WARBEAST
"Krush the Enemy"

(Housecore)

01. Krush the Enemy
02. Unleashed
03. Self Will Run Riot
04. The Plague at Hand
05. Born with a Blackened Heart
06. Scorched Earth Policy
07. Guardian Angel
08. The Controller
09. Stalker
10. We Are the Vultures

RATING: 6.5/10

With a name like WARBEAST, an album called "Krush the Enemy" that was produced by Phil Anselmo (PANTERA, DOWN, SUPERJOINT RITUAL) and released on his label, and a membership that includes vocalist Bruce Corbitt (RIGOR MORTIS), guitarists Rick Perry and Scott Shelby (GAMMACIDE), bassist Alan Bovee (later incarnation of GAMMACIDE), and drummer Joe Gonzalez (DEMONSEED), you can bet your sweet ass that the band hasn't jumped on the deathcore band wagon or developed a kindler, gentler form of metal. On "Krush the Enemy" WARBEAST brings 10 tracks carrying 10 tons of thrash and pure American metal. An epic piece of songwriting it is not; it is however a no-frills karate-chop to the throat and a swift kick to the ass.

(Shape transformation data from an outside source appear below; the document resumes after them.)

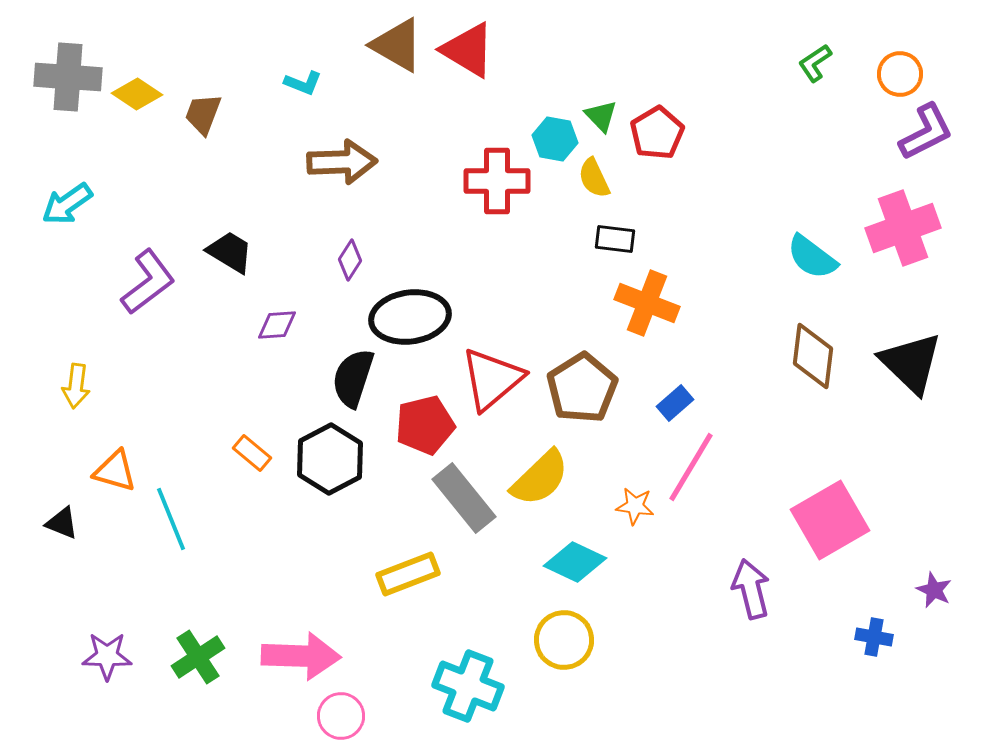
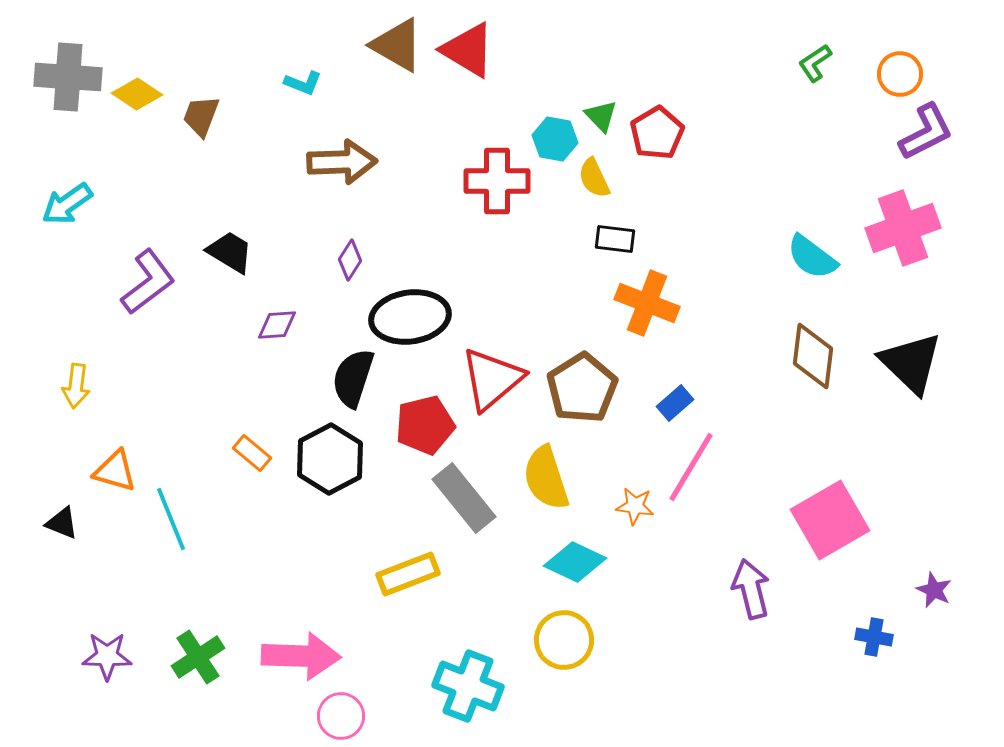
brown trapezoid at (203, 114): moved 2 px left, 2 px down
yellow semicircle at (540, 478): moved 6 px right; rotated 116 degrees clockwise
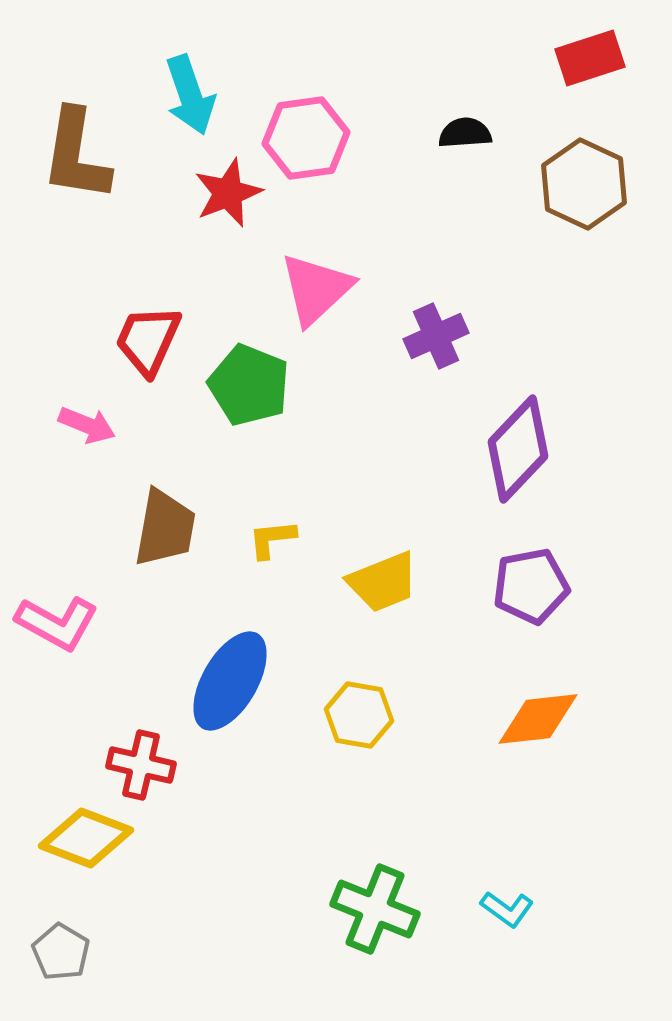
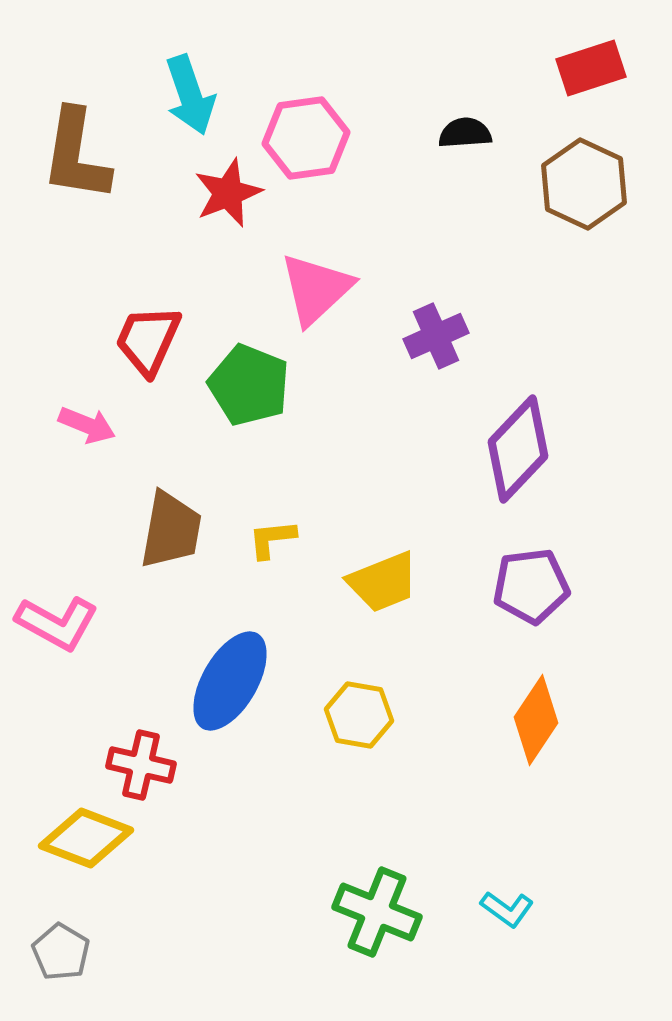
red rectangle: moved 1 px right, 10 px down
brown trapezoid: moved 6 px right, 2 px down
purple pentagon: rotated 4 degrees clockwise
orange diamond: moved 2 px left, 1 px down; rotated 50 degrees counterclockwise
green cross: moved 2 px right, 3 px down
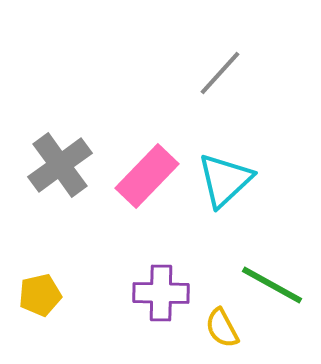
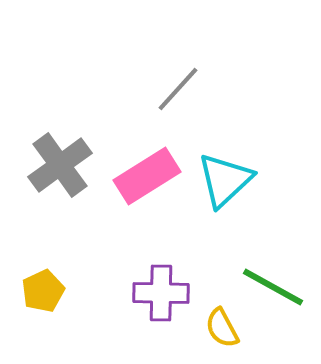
gray line: moved 42 px left, 16 px down
pink rectangle: rotated 14 degrees clockwise
green line: moved 1 px right, 2 px down
yellow pentagon: moved 3 px right, 4 px up; rotated 12 degrees counterclockwise
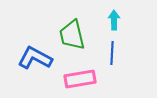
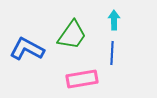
green trapezoid: rotated 132 degrees counterclockwise
blue L-shape: moved 8 px left, 9 px up
pink rectangle: moved 2 px right
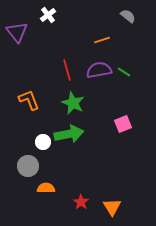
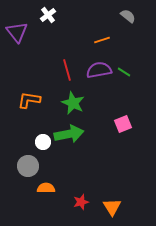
orange L-shape: rotated 60 degrees counterclockwise
red star: rotated 21 degrees clockwise
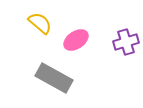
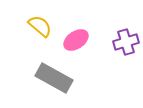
yellow semicircle: moved 3 px down
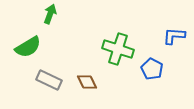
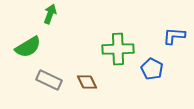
green cross: rotated 20 degrees counterclockwise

Not all that dissimilar to the approach taken by ANGER AS ART, "Krush the Enemy" comes off like a violent reactionary countermeasure to a legion of youngsters raised to think that metal can be prettied up, overproduced, and injected with crooning choruses, and still be called metal. Running the gauntlet of thrash burners and PANTERA-like face breakers like "The Plague at Hand" and the title track, as well as muscle-bound OVERKILL-esque stompers like "The Controller", one interpretation of the message conveyed could be summed up as follows: "Metal ain't supposed to be food for the well adjusted or the perpetually optimistic and nobody gives a shit about the tears and eyeliner that ran down your cheeks last night when your girlfriend broke up with you over Facebook." That message is received loud and clear on "Krush the Enemy".

Digging deeper, minor complaints can be lodged about songwriting that is moderately uneven at and that could stand a pinch less predictability. In most cases, the wild-eyed aggression and a whole lot of ass-whippin' riffage makes up for it. As indicated by the rating, it's not enough of an issue to make "Krush the Enemy" anything less than an above-average effort. Besides, as one might surmise from the undisputed attitude of the album, any invitations sent out through the music come in two parts: "go" and "fuck yourself."